We’ve embraced debit cards as part of our daily lives at this point, and it’s hard not to with all the advantages they offer.
However, they also create a horrible habit, one that can be devastating for your finances if you let it spiral out of control.
When you use a standard credit card, you’re much more likely to accumulate debt, but there are still reasons to consider using it over a debit card.
Even though using a debit card practically ensures you won’t spend more money than you may actually have, it can also mean that your losses will be that much greater if you become a victim of fraud.
Scams are everywhere nowadays, and running into one online isn’t uncommon, so you’d be better off spending money that wasn’t yours from the get-go if you’re already risking losing it.
Exposure to fraud
Many people assume that debit cards have the same anti-fraud protection that credit cards do, but that’s simply not the case.
Most credit cards have a zero fraud liability cause, making you safe from any damages caused to the bank by fraudulent action, but this doesn’t necessarily apply to the bank’s debit card program.
Unlike a credit card, if you’ve lost your debit card, someone could find it and wipe it clean, leaving you without a dollar to your name, and you won’t even get the chance to report it most of the time.
With a credit card, however, it’s an entirely different story, and the money that gets spent immediately gets returned if it’s proven that you weren’t the one using it, and even if it doesn’t, you won’t be exposed to the same amount of risk.
Based on how long you take to report the fraud, your amount of liability will vary, and if you, for example, report it within two days, you’ll only be liable for $50.
The rewards you’re missing out on
Aside from the increased risk of fraud, using a debit card instead of a credit card also means you’re giving up on all the rewards your bank offers when you’re shopping online.
There are thousands of cash-back programs out there, and travel rewards too, which you can usually claim only if you’ve purchased certain items or a certain amount with your card.
If you’re fairly used to online shopping, these rewards will pile on incredibly fast, and you could spend even more on the merch you want without having to worry too much about accumulating extra debt.
A rewards or travel card will usually net you 1-3% of your spending back, but if you apply for a cashback program or an airline portal, you could possibly double up on the rewards you reap.
At times, these portals may also allow debit cards, but then you’d be able to earn only airline miles and cash back, without any access to all the additional rewards.
Sign-up bonuses are voided
Unlike credit cards, shopping online with a debit card means you could potentially be skipping out on a giant sign-up bonus.
In fact, many rewards-based credit cards offer their users up to a $500 bonus when they reach a certain spending threshold, although this only applies if they’ve spent a set amount of money in a predetermined amount of time.
One of the more common misconceptions is that sign-up bonuses require you to pay a yearly fee, but this is anything but true.
In reality, you can find dozens of credit cards that offer bonuses, rewards, and much more without forcing you into paying an annual fee.
Consumer protections won’t apply to you
Credit already has a lot going for it when compared to debit cards, but the fact that credit cards have much better consumer protection may just be the selling point.

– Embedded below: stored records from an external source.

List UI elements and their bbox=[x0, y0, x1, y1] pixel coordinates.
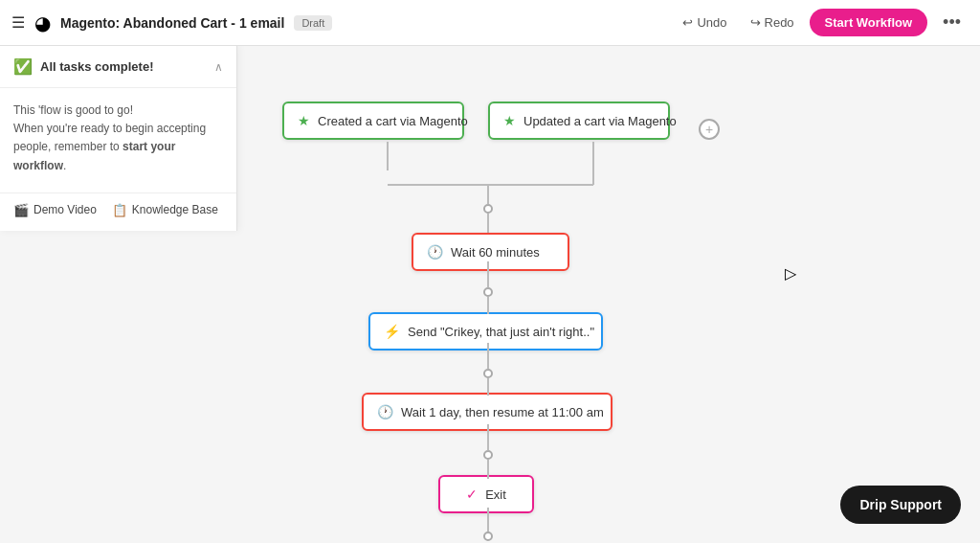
topbar-left: ☰ ◕ Magento: Abandoned Cart - 1 email Dr… bbox=[11, 11, 665, 34]
collapse-icon[interactable]: ∧ bbox=[214, 60, 223, 74]
kb-icon: 📋 bbox=[112, 203, 127, 217]
redo-icon: ↪ bbox=[750, 15, 761, 30]
clock-icon-2: 🕐 bbox=[377, 404, 393, 419]
panel-body: This 'flow is good to go! When you're re… bbox=[0, 88, 236, 185]
demo-video-link[interactable]: 🎬 Demo Video bbox=[13, 203, 97, 217]
lightning-icon: ⚡ bbox=[384, 324, 400, 339]
star-icon-1: ★ bbox=[298, 113, 310, 128]
trigger-1-label: Created a cart via Magento bbox=[318, 114, 468, 128]
exit-node[interactable]: ✓ Exit bbox=[438, 475, 534, 513]
hamburger-icon[interactable]: ☰ bbox=[11, 13, 25, 32]
page-title: Magento: Abandoned Cart - 1 email bbox=[60, 15, 284, 31]
draft-badge: Draft bbox=[294, 15, 332, 31]
drip-support-button[interactable]: Drip Support bbox=[840, 486, 961, 524]
knowledge-base-link[interactable]: 📋 Knowledge Base bbox=[112, 203, 218, 217]
undo-label: Undo bbox=[697, 15, 726, 30]
video-icon: 🎬 bbox=[13, 203, 29, 217]
panel-links: 🎬 Demo Video 📋 Knowledge Base bbox=[0, 192, 236, 231]
redo-label: Redo bbox=[765, 15, 794, 30]
topbar-right: ↩ Undo ↪ Redo Start Workflow ••• bbox=[675, 9, 969, 36]
connector-dot-1 bbox=[483, 204, 493, 214]
add-trigger-button[interactable]: + bbox=[699, 119, 720, 140]
trigger-node-1[interactable]: ★ Created a cart via Magento bbox=[282, 102, 464, 140]
connector-dot-4 bbox=[483, 450, 493, 460]
connector-dot-2 bbox=[483, 287, 493, 297]
logo-icon: ◕ bbox=[34, 11, 51, 34]
redo-button[interactable]: ↪ Redo bbox=[743, 11, 802, 34]
trigger-2-label: Updated a cart via Magento bbox=[523, 114, 677, 128]
more-options-button[interactable]: ••• bbox=[935, 9, 969, 36]
start-workflow-button[interactable]: Start Workflow bbox=[810, 9, 928, 36]
send-1-label: Send "Crikey, that just ain't right.." bbox=[408, 325, 594, 339]
connector-dot-5 bbox=[483, 532, 493, 541]
kb-label: Knowledge Base bbox=[132, 203, 218, 216]
wait-2-label: Wait 1 day, then resume at 11:00 am bbox=[401, 405, 604, 419]
task-panel: ✅ All tasks complete! ∧ This 'flow is go… bbox=[0, 46, 237, 231]
main-area: ✅ All tasks complete! ∧ This 'flow is go… bbox=[0, 46, 980, 543]
exit-label: Exit bbox=[485, 487, 506, 502]
wait-node-1[interactable]: 🕐 Wait 60 minutes bbox=[412, 233, 569, 271]
panel-header: ✅ All tasks complete! ∧ bbox=[0, 46, 236, 88]
connector-dot-3 bbox=[483, 369, 493, 378]
wait-1-label: Wait 60 minutes bbox=[451, 245, 540, 260]
undo-button[interactable]: ↩ Undo bbox=[675, 11, 734, 34]
undo-icon: ↩ bbox=[682, 15, 693, 30]
panel-description: This 'flow is good to go! When you're re… bbox=[13, 102, 223, 175]
cursor: ▷ bbox=[785, 264, 796, 283]
check-circle-icon: ✅ bbox=[13, 57, 33, 76]
star-icon-2: ★ bbox=[503, 113, 516, 128]
panel-title-row: ✅ All tasks complete! bbox=[13, 57, 154, 76]
clock-icon-1: 🕐 bbox=[427, 244, 443, 260]
send-node-1[interactable]: ⚡ Send "Crikey, that just ain't right.." bbox=[368, 312, 603, 351]
demo-video-label: Demo Video bbox=[33, 203, 97, 216]
check-icon: ✓ bbox=[466, 486, 478, 502]
wait-node-2[interactable]: 🕐 Wait 1 day, then resume at 11:00 am bbox=[362, 393, 612, 431]
panel-title: All tasks complete! bbox=[40, 59, 154, 74]
topbar: ☰ ◕ Magento: Abandoned Cart - 1 email Dr… bbox=[0, 0, 980, 46]
trigger-node-2[interactable]: ★ Updated a cart via Magento bbox=[488, 102, 670, 140]
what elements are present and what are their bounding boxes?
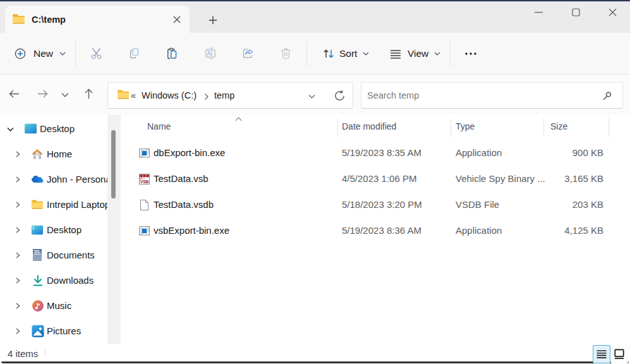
svg-text:VSB: VSB [140, 179, 149, 184]
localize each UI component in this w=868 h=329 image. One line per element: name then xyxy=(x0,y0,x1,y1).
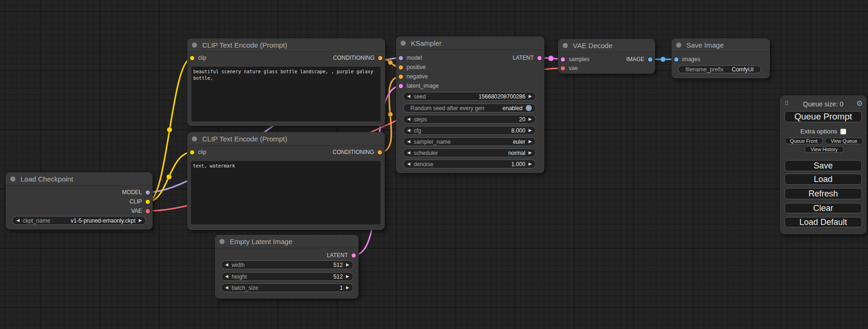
decrement-arrow-icon[interactable]: ◀ xyxy=(225,286,228,290)
gear-icon[interactable]: ⚙ xyxy=(856,99,863,108)
load-button[interactable]: Load xyxy=(784,174,862,185)
conditioning-port-icon[interactable] xyxy=(399,75,403,79)
output-slot-conditioning[interactable]: CONDITIONING xyxy=(333,54,382,62)
decrement-arrow-icon[interactable]: ◀ xyxy=(16,218,20,223)
increment-arrow-icon[interactable]: ▶ xyxy=(529,162,532,166)
decrement-arrow-icon[interactable]: ◀ xyxy=(407,151,410,155)
filename-prefix-widget[interactable]: filename_prefix ComfyUI xyxy=(678,65,761,73)
node-graph-canvas[interactable]: Load Checkpoint MODEL CLIP VAE ◀ ckpt_na… xyxy=(0,0,868,329)
input-slot-latent-image[interactable]: latent_image xyxy=(399,82,439,90)
link-midpoint-dot-clip-negative[interactable] xyxy=(167,175,172,180)
node-titlebar[interactable]: CLIP Text Encode (Prompt) xyxy=(187,38,385,52)
increment-arrow-icon[interactable]: ▶ xyxy=(529,117,532,121)
node-titlebar[interactable]: Load Checkpoint xyxy=(6,172,153,186)
collapse-dot-icon[interactable] xyxy=(10,176,15,182)
increment-arrow-icon[interactable]: ▶ xyxy=(139,218,142,223)
decrement-arrow-icon[interactable]: ◀ xyxy=(407,162,410,166)
denoise-widget[interactable]: ◀ denoise 1.000 ▶ xyxy=(403,160,536,168)
queue-prompt-button[interactable]: Queue Prompt xyxy=(784,111,862,122)
decrement-arrow-icon[interactable]: ◀ xyxy=(407,128,410,133)
scheduler-widget[interactable]: ◀ scheduler normal ▶ xyxy=(403,148,536,157)
save-button[interactable]: Save xyxy=(784,160,862,171)
decrement-arrow-icon[interactable]: ◀ xyxy=(407,140,410,144)
input-slot-positive[interactable]: positive xyxy=(399,63,426,71)
node-titlebar[interactable]: Empty Latent Image xyxy=(215,235,359,248)
conditioning-port-icon[interactable] xyxy=(378,56,382,60)
batch-size-widget[interactable]: ◀ batch_size 1 ▶ xyxy=(221,283,353,292)
output-slot-model[interactable]: MODEL xyxy=(122,188,150,196)
increment-arrow-icon[interactable]: ▶ xyxy=(346,286,349,290)
link-midpoint-dot-image-to-save[interactable] xyxy=(661,57,666,62)
clear-button[interactable]: Clear xyxy=(784,203,862,213)
ckpt-name-widget[interactable]: ◀ ckpt_name v1-5-pruned-emaonly.ckpt ▶ xyxy=(12,216,146,225)
node-load-checkpoint[interactable]: Load Checkpoint MODEL CLIP VAE ◀ ckpt_na… xyxy=(6,172,153,230)
increment-arrow-icon[interactable]: ▶ xyxy=(346,274,349,279)
increment-arrow-icon[interactable]: ▶ xyxy=(529,151,532,155)
output-slot-clip[interactable]: CLIP xyxy=(129,197,150,206)
decrement-arrow-icon[interactable]: ◀ xyxy=(407,94,410,98)
output-slot-conditioning[interactable]: CONDITIONING xyxy=(332,148,382,156)
vae-port-icon[interactable] xyxy=(146,209,150,213)
image-port-icon[interactable] xyxy=(674,57,678,62)
vae-port-icon[interactable] xyxy=(561,66,565,70)
latent-port-icon[interactable] xyxy=(352,253,356,258)
input-slot-vae[interactable]: vae xyxy=(561,64,578,72)
node-titlebar[interactable]: Save Image xyxy=(671,38,770,52)
refresh-button[interactable]: Refresh xyxy=(784,188,862,199)
decrement-arrow-icon[interactable]: ◀ xyxy=(407,117,410,121)
sampler-name-widget[interactable]: ◀ sampler_name euler ▶ xyxy=(403,137,536,146)
seed-widget[interactable]: ◀ seed 156680208700286 ▶ xyxy=(403,92,536,101)
clip-port-icon[interactable] xyxy=(146,200,150,204)
collapse-dot-icon[interactable] xyxy=(401,41,406,46)
collapse-dot-icon[interactable] xyxy=(219,239,225,244)
output-slot-vae[interactable]: VAE xyxy=(131,207,150,215)
decrement-arrow-icon[interactable]: ◀ xyxy=(225,263,228,267)
toggle-on-icon[interactable] xyxy=(526,105,532,111)
conditioning-port-icon[interactable] xyxy=(378,150,382,154)
model-port-icon[interactable] xyxy=(146,190,150,195)
positive-prompt-textarea[interactable]: beautiful scenery nature glass bottle la… xyxy=(191,67,381,121)
cfg-widget[interactable]: ◀ cfg 8.000 ▶ xyxy=(403,126,536,135)
input-slot-samples[interactable]: samples xyxy=(561,55,590,63)
output-slot-latent[interactable]: LATENT xyxy=(327,251,356,259)
decrement-arrow-icon[interactable]: ◀ xyxy=(225,274,228,279)
random-seed-toggle-widget[interactable]: Random seed after every gen enabled xyxy=(403,104,536,112)
node-save-image[interactable]: Save Image images filename_prefix ComfyU… xyxy=(671,38,770,78)
node-clip-text-encode-negative[interactable]: CLIP Text Encode (Prompt) clip CONDITION… xyxy=(187,132,385,230)
node-titlebar[interactable]: VAE Decode xyxy=(558,39,655,52)
output-slot-latent[interactable]: LATENT xyxy=(513,54,542,62)
node-clip-text-encode-positive[interactable]: CLIP Text Encode (Prompt) clip CONDITION… xyxy=(187,38,385,126)
link-midpoint-dot-clip-positive[interactable] xyxy=(167,127,172,133)
negative-prompt-textarea[interactable]: text, watermark xyxy=(191,161,381,224)
latent-port-icon[interactable] xyxy=(537,56,542,60)
node-vae-decode[interactable]: VAE Decode samples vae IMAGE xyxy=(558,39,655,74)
conditioning-port-icon[interactable] xyxy=(399,65,403,70)
load-default-button[interactable]: Load Default xyxy=(784,217,862,227)
image-port-icon[interactable] xyxy=(648,57,652,62)
height-widget[interactable]: ◀ height 512 ▶ xyxy=(221,272,353,281)
width-widget[interactable]: ◀ width 512 ▶ xyxy=(221,260,353,269)
model-port-icon[interactable] xyxy=(399,56,403,60)
view-queue-button[interactable]: View Queue xyxy=(825,138,863,144)
link-midpoint-dot-latent-to-decode[interactable] xyxy=(548,56,554,61)
increment-arrow-icon[interactable]: ▶ xyxy=(346,263,349,267)
clip-port-icon[interactable] xyxy=(190,150,194,154)
collapse-dot-icon[interactable] xyxy=(192,42,197,48)
clip-port-icon[interactable] xyxy=(190,56,194,60)
increment-arrow-icon[interactable]: ▶ xyxy=(529,128,532,133)
extra-options-checkbox[interactable] xyxy=(840,129,846,134)
link-midpoint-dot-conditioning-positive[interactable] xyxy=(388,60,393,65)
collapse-dot-icon[interactable] xyxy=(192,136,197,141)
node-empty-latent-image[interactable]: Empty Latent Image LATENT ◀ width 512 ▶ … xyxy=(215,235,359,299)
view-history-button[interactable]: View History xyxy=(804,146,844,153)
latent-port-icon[interactable] xyxy=(561,57,565,62)
increment-arrow-icon[interactable]: ▶ xyxy=(529,140,532,144)
queue-front-button[interactable]: Queue Front xyxy=(785,138,823,144)
collapse-dot-icon[interactable] xyxy=(563,43,568,48)
input-slot-negative[interactable]: negative xyxy=(399,72,428,81)
node-titlebar[interactable]: CLIP Text Encode (Prompt) xyxy=(187,132,385,146)
input-slot-model[interactable]: model xyxy=(399,54,422,62)
input-slot-clip[interactable]: clip xyxy=(190,54,206,62)
collapse-dot-icon[interactable] xyxy=(676,42,681,48)
link-midpoint-dot-conditioning-negative[interactable] xyxy=(388,112,393,117)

With this, you can be protected from contingencies like flight cancellations in the case of cancellation/interruption insurance or even accidents that may happen on your trip through travel accident insurance.
There’s a variety of things that may happen which can ruin your day, and you’ll want to be prepared for them at all times, and debit cards simply don’t offer you the advantages you need to overcome them.
Apart from this, credit cards also give you access to extended warranties and guaranteed returns if an item you’ve bought doesn’t suit you.
You may also find that if you’re using a debit card, you won’t be able to qualify for the majority of these options.
You’re not improving your credit
Finally, we have the ever-important credit score, and if you’ve grown accustomed to using your debit card, chances are you’ve never contributed to your credit history.
When using a credit card though, all of your purchases are reported to the 3 credit reporting agencies, and they’re determining how reliable of a borrower you are.
If you make regular payments on your card, the credit agencies will be able to see your creditworthiness, ultimately increasing your credit score after years of commitment.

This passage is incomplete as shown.